■ PROBLEM TO WORK ON ■
Leave out the pictures. Return every record otherwise untouched.

[Dataset entries]
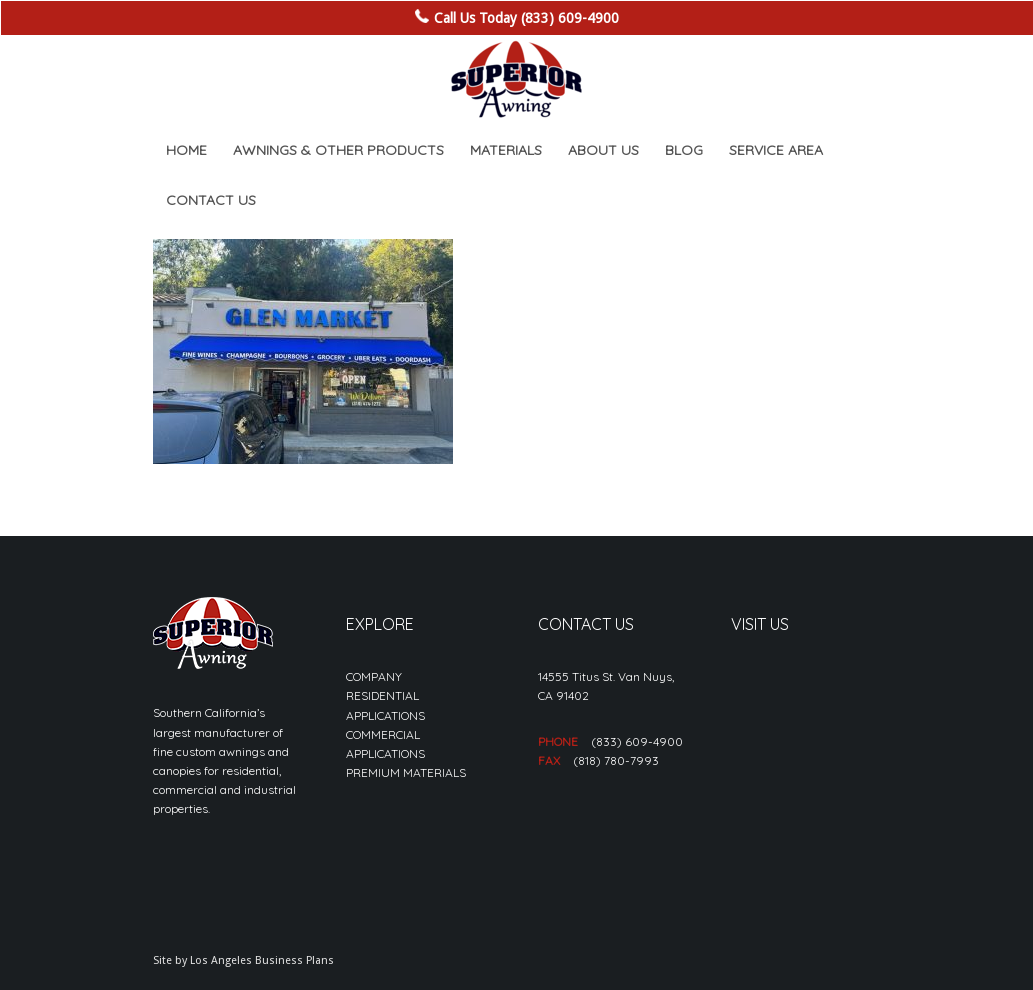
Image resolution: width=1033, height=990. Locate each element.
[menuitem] (186, 150)
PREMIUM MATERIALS (406, 772)
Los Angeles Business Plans (262, 960)
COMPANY (374, 676)
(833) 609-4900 (637, 741)
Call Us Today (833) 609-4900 (526, 18)
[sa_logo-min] (516, 80)
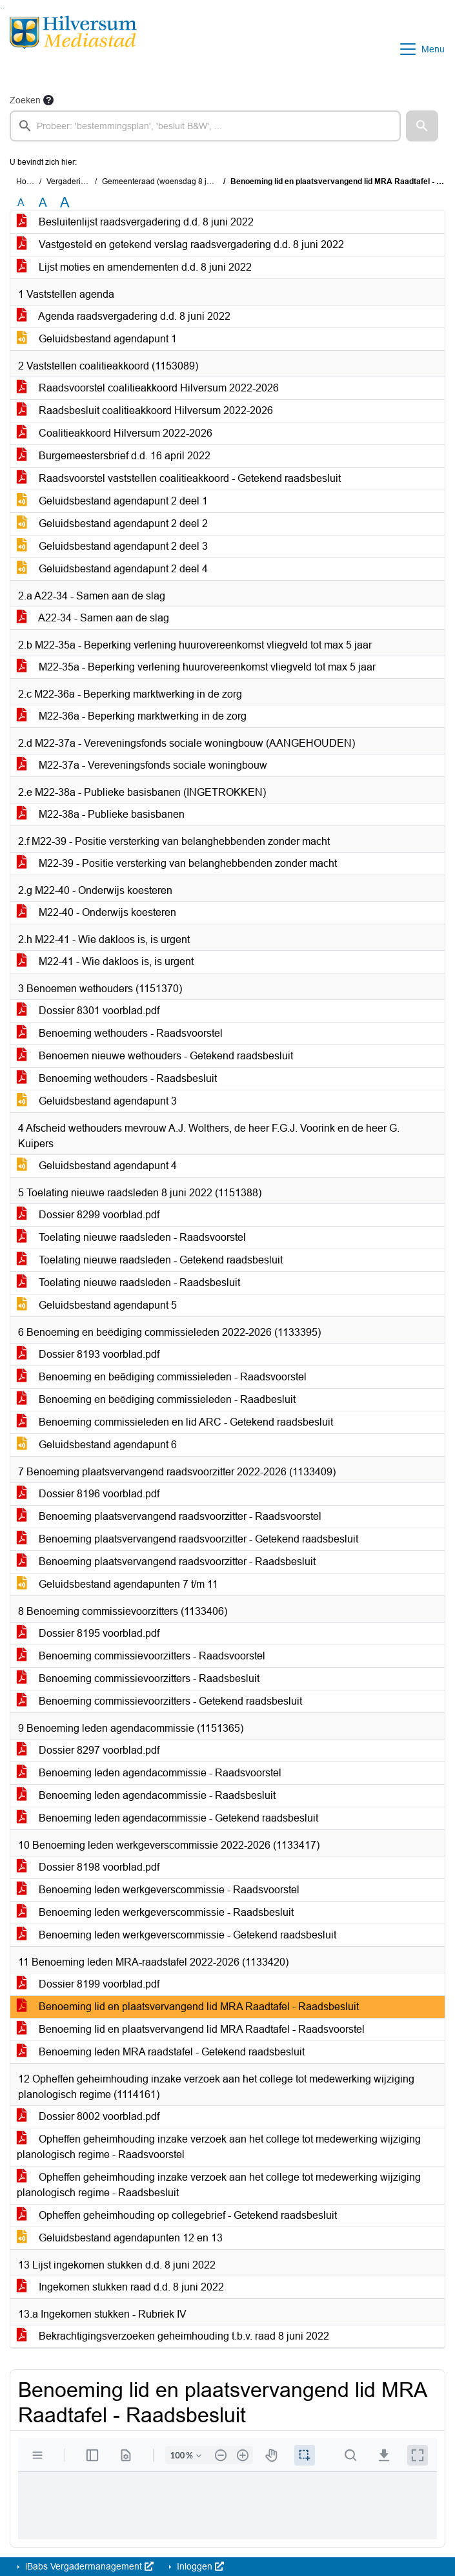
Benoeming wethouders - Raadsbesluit (117, 1078)
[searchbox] (205, 125)
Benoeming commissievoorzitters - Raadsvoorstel (141, 1655)
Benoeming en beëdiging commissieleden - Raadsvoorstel (162, 1376)
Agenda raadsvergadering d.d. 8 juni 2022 (123, 316)
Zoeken (25, 100)
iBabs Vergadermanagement (88, 2566)
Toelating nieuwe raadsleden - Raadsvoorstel (131, 1237)
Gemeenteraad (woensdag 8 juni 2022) (171, 181)
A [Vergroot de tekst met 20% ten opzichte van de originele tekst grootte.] (43, 202)
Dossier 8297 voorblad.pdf (88, 1750)
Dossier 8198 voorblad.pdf (88, 1867)
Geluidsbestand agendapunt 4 (97, 1165)
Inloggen (199, 2566)
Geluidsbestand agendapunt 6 (97, 1444)
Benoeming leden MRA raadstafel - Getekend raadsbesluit (161, 2051)
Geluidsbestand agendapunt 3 (97, 1101)
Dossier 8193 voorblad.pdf (88, 1354)
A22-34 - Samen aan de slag (93, 617)
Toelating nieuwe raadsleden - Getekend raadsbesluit (150, 1259)
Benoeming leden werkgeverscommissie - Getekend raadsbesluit (176, 1934)
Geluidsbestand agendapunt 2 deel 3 (112, 546)
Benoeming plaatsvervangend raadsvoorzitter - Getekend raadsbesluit (187, 1538)
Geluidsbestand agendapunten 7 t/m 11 (117, 1584)
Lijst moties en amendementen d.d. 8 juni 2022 (134, 267)
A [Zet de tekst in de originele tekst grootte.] (21, 202)
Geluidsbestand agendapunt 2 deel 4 (112, 568)
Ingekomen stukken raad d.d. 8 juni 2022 (120, 2286)
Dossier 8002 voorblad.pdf (88, 2116)
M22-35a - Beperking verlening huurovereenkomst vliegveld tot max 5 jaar (196, 666)
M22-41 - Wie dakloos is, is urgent (105, 961)
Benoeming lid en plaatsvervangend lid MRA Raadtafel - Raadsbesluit (188, 2006)
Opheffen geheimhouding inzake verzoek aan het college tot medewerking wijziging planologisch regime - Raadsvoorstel (219, 2147)
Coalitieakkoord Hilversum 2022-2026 (114, 433)
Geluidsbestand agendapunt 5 (97, 1305)
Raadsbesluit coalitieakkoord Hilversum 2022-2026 (145, 410)
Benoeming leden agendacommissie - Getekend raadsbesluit (167, 1818)
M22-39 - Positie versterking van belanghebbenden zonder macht (177, 863)
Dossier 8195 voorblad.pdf (88, 1633)
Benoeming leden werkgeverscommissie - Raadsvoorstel (158, 1889)
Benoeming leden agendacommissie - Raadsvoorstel (149, 1772)
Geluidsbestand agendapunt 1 (97, 338)
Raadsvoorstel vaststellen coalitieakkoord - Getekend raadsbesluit (179, 478)
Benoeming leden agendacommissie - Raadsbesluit (146, 1795)
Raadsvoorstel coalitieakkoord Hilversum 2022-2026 (148, 387)
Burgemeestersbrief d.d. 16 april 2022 (113, 455)
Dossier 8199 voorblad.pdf (88, 1984)
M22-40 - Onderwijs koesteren (96, 912)
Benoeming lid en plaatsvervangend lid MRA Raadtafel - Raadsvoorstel (191, 2029)
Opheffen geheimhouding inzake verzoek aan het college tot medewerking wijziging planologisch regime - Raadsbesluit (219, 2185)
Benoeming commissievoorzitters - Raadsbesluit (138, 1678)
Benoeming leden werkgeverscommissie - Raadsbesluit (155, 1912)
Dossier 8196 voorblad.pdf (88, 1493)
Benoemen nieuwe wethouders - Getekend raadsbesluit (155, 1055)
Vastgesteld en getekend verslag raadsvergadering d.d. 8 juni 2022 (180, 244)
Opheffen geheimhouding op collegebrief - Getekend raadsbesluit (177, 2215)
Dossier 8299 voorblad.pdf (88, 1214)
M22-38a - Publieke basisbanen (101, 814)
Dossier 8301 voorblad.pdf (88, 1010)
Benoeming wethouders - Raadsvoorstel (120, 1033)
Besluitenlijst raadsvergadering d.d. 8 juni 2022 (135, 221)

■ RESPONSE ■
Image resolution: width=1033, height=990. Locate each element.
[menuitem] (186, 150)
PREMIUM MATERIALS (406, 772)
Los Angeles Business Plans (262, 960)
COMPANY (374, 676)
(833) 609-4900 (637, 741)
Call Us Today (833) 609-4900 (526, 18)
[sa_logo-min] (516, 80)
Benoeming wethouders - Raadsbesluit (117, 1078)
[searchbox] (205, 125)
Benoeming commissievoorzitters - Raadsvoorstel (141, 1655)
Benoeming en beëdiging commissieleden - Raadsvoorstel (162, 1376)
Agenda raadsvergadering d.d. 8 juni 2022 (123, 316)
Zoeken (25, 100)
iBabs Vergadermanagement (88, 2566)
Toelating nieuwe raadsleden - Raadsvoorstel (131, 1237)
Gemeenteraad (woensdag 8 juni 2022) (171, 181)
A [Vergroot de tekst met 20% ten opzichte van de originele tekst grootte.] (43, 202)
Dossier 8297 voorblad.pdf (88, 1750)
Dossier 8198 voorblad.pdf (88, 1867)
Geluidsbestand agendapunt 4 (97, 1165)
Inloggen (199, 2566)
Geluidsbestand agendapunt 6 (97, 1444)
Benoeming leden MRA raadstafel - Getekend raadsbesluit (161, 2051)
Geluidsbestand agendapunt 3 (97, 1101)
Dossier 8193 voorblad.pdf (88, 1354)
A22-34 - Samen aan de slag (93, 617)
Toelating nieuwe raadsleden - Getekend raadsbesluit (150, 1259)
Benoeming leden werkgeverscommissie - Getekend raadsbesluit (176, 1934)
Geluidsbestand agendapunt 2 deel 3 (112, 546)
Benoeming plaatsvervangend raadsvoorzitter - Getekend raadsbesluit (187, 1538)
Geluidsbestand agendapunten 7 t/m 11 (117, 1584)
Lijst moties en amendementen d.d. 8 juni 2022 (134, 267)
A [Zet de tekst in de originele tekst grootte.] (21, 202)
Geluidsbestand agendapunt 2 deel 4 (112, 568)
Ingekomen stukken raad d.d. 8 juni 2022 (120, 2286)
Dossier 8002 voorblad.pdf (88, 2116)
M22-35a - Beperking verlening huurovereenkomst vliegveld tot max 5 jaar (196, 666)
M22-41 - Wie dakloos is, is urgent (105, 961)
Benoeming lid en plaatsvervangend lid MRA Raadtafel - Raadsbesluit (188, 2006)
Opheffen geheimhouding inzake verzoek aan het college tot medewerking wijziging planologisch regime - Raadsvoorstel (219, 2147)
Coalitieakkoord Hilversum 2022-2026 (114, 433)
Geluidsbestand agendapunt 5 (97, 1305)
Raadsbesluit coalitieakkoord Hilversum 2022-2026 (145, 410)
Benoeming leden agendacommissie - Getekend raadsbesluit (167, 1818)
M22-39 - Positie versterking van belanghebbenden zonder macht (177, 863)
Dossier 8195 voorblad.pdf (88, 1633)
Benoeming leden werkgeverscommissie - Raadsvoorstel (158, 1889)
Benoeming leden agendacommissie - Raadsvoorstel (149, 1772)
Geluidsbestand agendapunt 1 (97, 338)
Raadsvoorstel vaststellen coalitieakkoord - Getekend raadsbesluit (179, 478)
Benoeming leden agendacommissie - Raadsbesluit (146, 1795)
Raadsvoorstel coalitieakkoord Hilversum 2022-2026 (148, 387)
Burgemeestersbrief d.d. 16 april 2022 (113, 455)
Dossier 8199 voorblad.pdf (88, 1984)
M22-40 - Onderwijs koesteren (96, 912)
Benoeming lid en plaatsvervangend lid MRA Raadtafel - Raadsvoorstel (191, 2029)
Opheffen geheimhouding inzake verzoek aan het college tot medewerking wijziging planologisch regime - Raadsbesluit (219, 2185)
Benoeming commissievoorzitters - Raadsbesluit (138, 1678)
Benoeming leden werkgeverscommissie - Raadsbesluit (155, 1912)
Dossier 8196 voorblad.pdf (88, 1493)
Benoemen nieuwe wethouders - Getekend raadsbesluit (155, 1055)
Vastgesteld en getekend verslag raadsvergadering d.d. 8 juni 2022 (180, 244)
Opheffen geheimhouding op collegebrief - Getekend raadsbesluit (177, 2215)
Dossier 8299 voorblad.pdf (88, 1214)
M22-38a - Publieke basisbanen (101, 814)
Dossier 8301 voorblad.pdf (88, 1010)
Benoeming wethouders - Raadsvoorstel (120, 1033)
Besluitenlijst raadsvergadering d.d. 8 juni 2022 (135, 221)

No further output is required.